Summary: A sermon about how much it cost Jesus to be in a redemptive relationship with us and how we should pay the same costs to be in quality relationships with others.

Each year PNC Wealth Management calculates the cost of buying all 364 items repeated in the song “The Twelve Days of Christmas.” The financial services company tracks the items - including gold rings (up big), swans (more expensive than you think) and maids a-milking (at minimum wage) as part of its Christmas price index. And the new retail cost of $107,300 (before sales taxes.) It has gone up 6.1 percent since last year, when the cost was estimated at $101,000.

But how much does Christmas cost you? Exchanging of gifts is a relatively new Christmas tradition. But it is one we have embraced with enthusiasm. Presents for the kids? Check. A few thoughtful gifts for your spouse. Check. A little something for your parents? Check.Your siblings? Check. Gifts for your coworker? Check. Your neighbor?
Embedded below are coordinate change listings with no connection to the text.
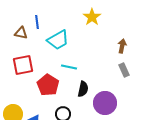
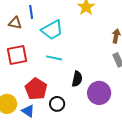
cyan line: (69, 67) -> (54, 58), moved
red pentagon: (48, 85) -> (36, 89), moved

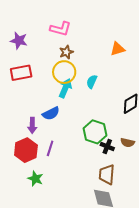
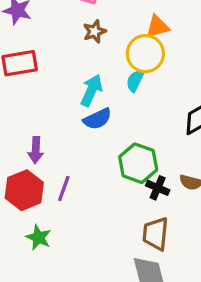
orange triangle: (118, 49) -> (157, 27), moved
yellow circle: (64, 72) -> (145, 54), moved
blue semicircle: (51, 113) -> (97, 119), moved

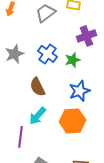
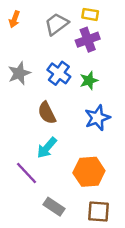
purple cross: (86, 36) -> (88, 40), moved
orange hexagon: (72, 121) -> (89, 172), moved
purple line: (20, 137) -> (26, 173), turned -50

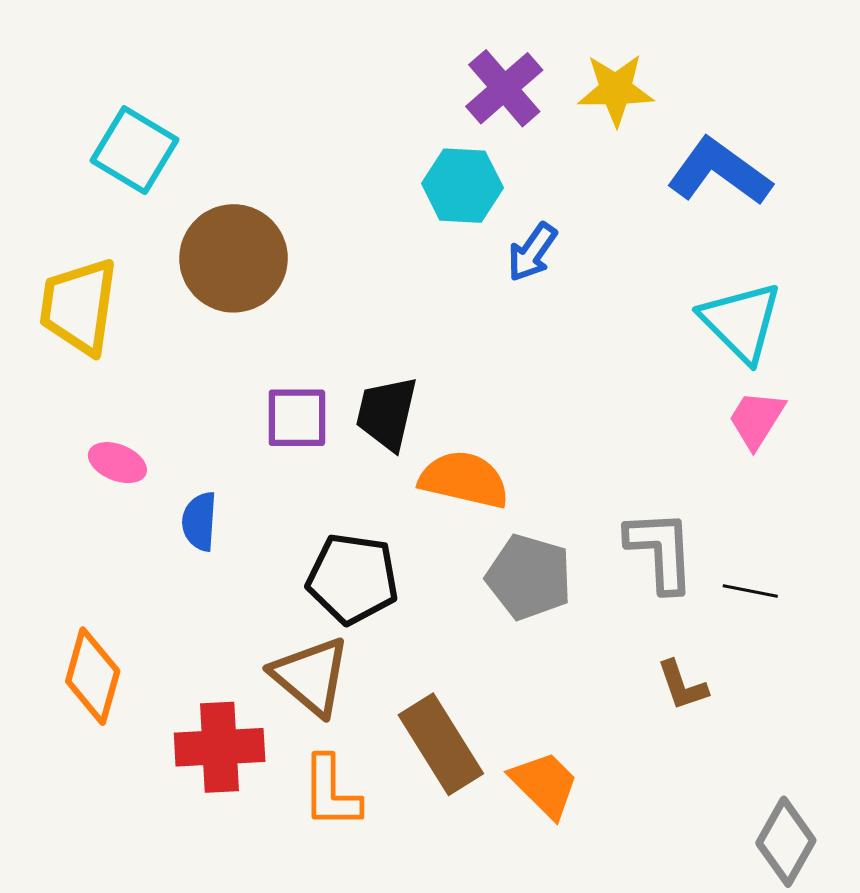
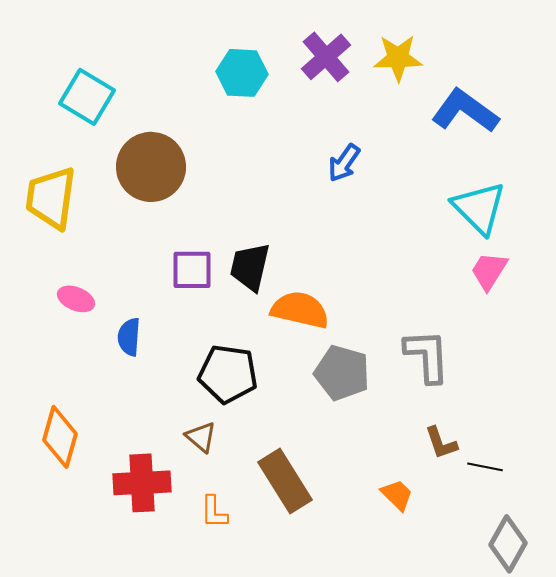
cyan hexagon: (462, 186) -> (242, 73), moved
black line: (750, 591) -> (485, 467), moved
brown triangle: (311, 676) -> (201, 437), size x0.6
orange trapezoid: (544, 784) -> (397, 495), moved, size x0.7
orange L-shape: (331, 792) -> (214, 512), size x0.7

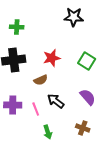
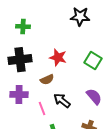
red star: (52, 58) -> (58, 58), turned 30
purple cross: (13, 105) -> (19, 95), moved

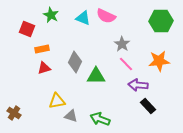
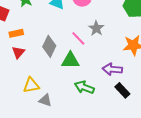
pink line: (126, 64) -> (78, 38), moved
red triangle: (44, 68) -> (18, 52), turned -32
green arrow: (100, 119) -> (84, 87), moved

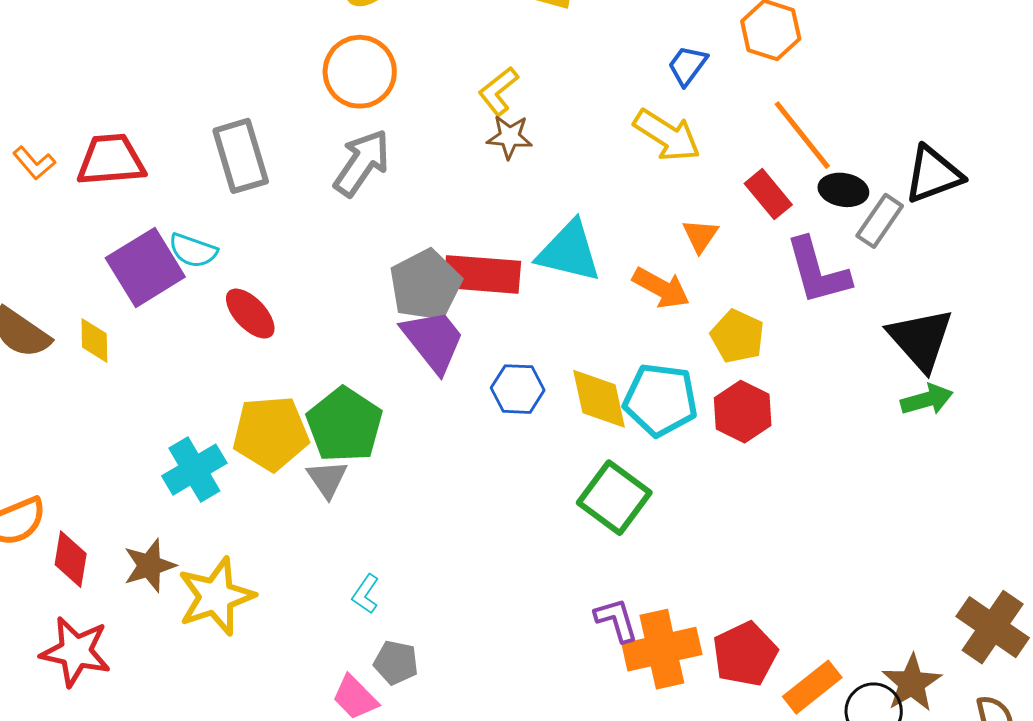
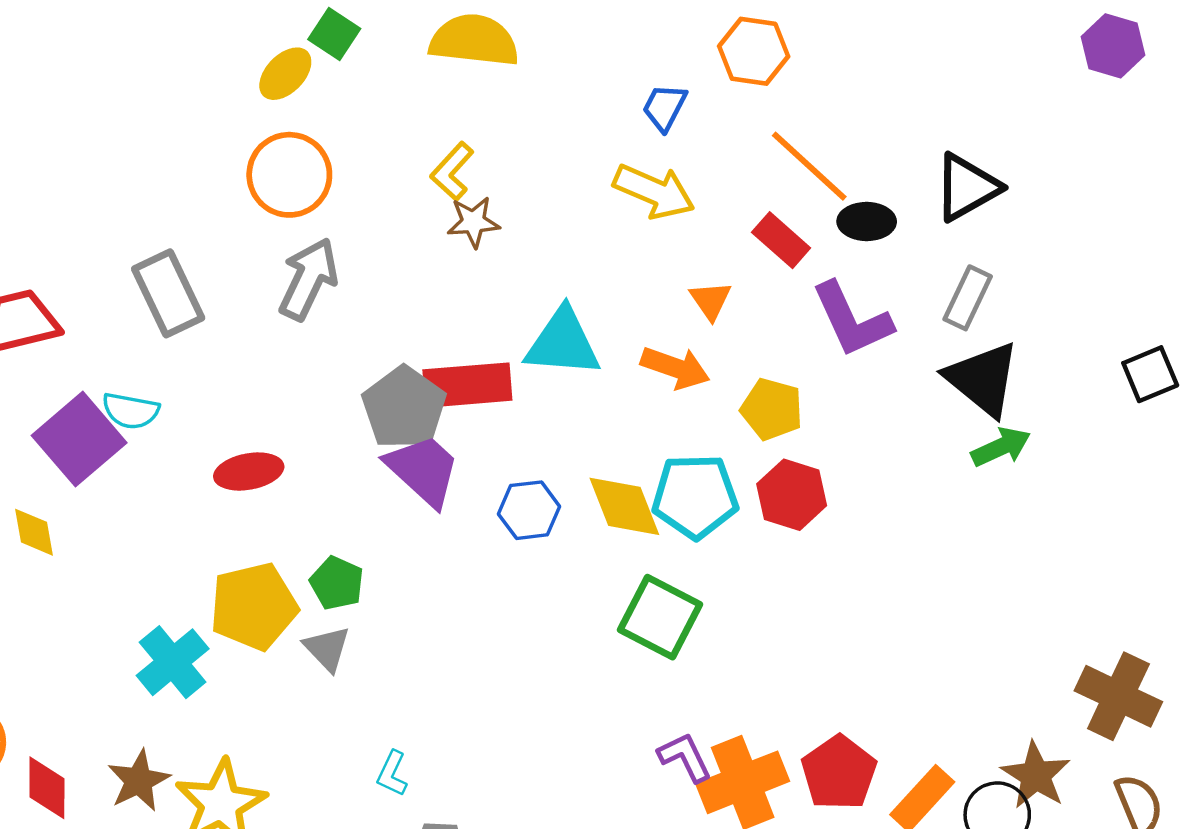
gray rectangle: (880, 221) -> (968, 298), moved
red ellipse: (250, 314) -> (249, 472), moved, turned -48
green pentagon: (344, 425) -> (337, 583), size x0.6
You end up writing a lot of cheques.

On November 11, 2012 American Research Group reported survey results indicating the Average American would spend $854 on Christmas gifts. (Up 32% from the previous year) Throw in the cost of travel, food, parties, etc and you probably find the result to be a tidy sum. Almost any way you wrap it, Christmas can break the bank as a costly holiday.

But the true cost of Christmas is not measured in what it requires of us financially. The true cost of Christmas is measured in what it required of Jesus to be in relationship with us. A good description of that cost is in the opening verses of the gospel of John.

As we look at these costs, note that we must be willing to pay them as well in order to establish and maintain healthy relationships with others.

THE COST OF TRAVEL

Travel is a lot of trouble: Packing, loading, the time, and the expense. Why do we do it? In order to be some place we want to be. John 1 begins with a description of where Jesus was before he traveled to earth.

In the beginning was the Word, and the Word was with God, and the Word was God. He was with God in the beginning. John 1:1-2 NIV

Jesus went from being with God to being with Us. That is why we embrace the word Immanuel during the Christmas season because it celebrates that distinct season in which God came to be with us.

Some of you are not traveling anywhere for Christmas. Some of you are going some shorter distances. Some may travel across many miles. But no one will make a Christmas Trip further than Jesus did.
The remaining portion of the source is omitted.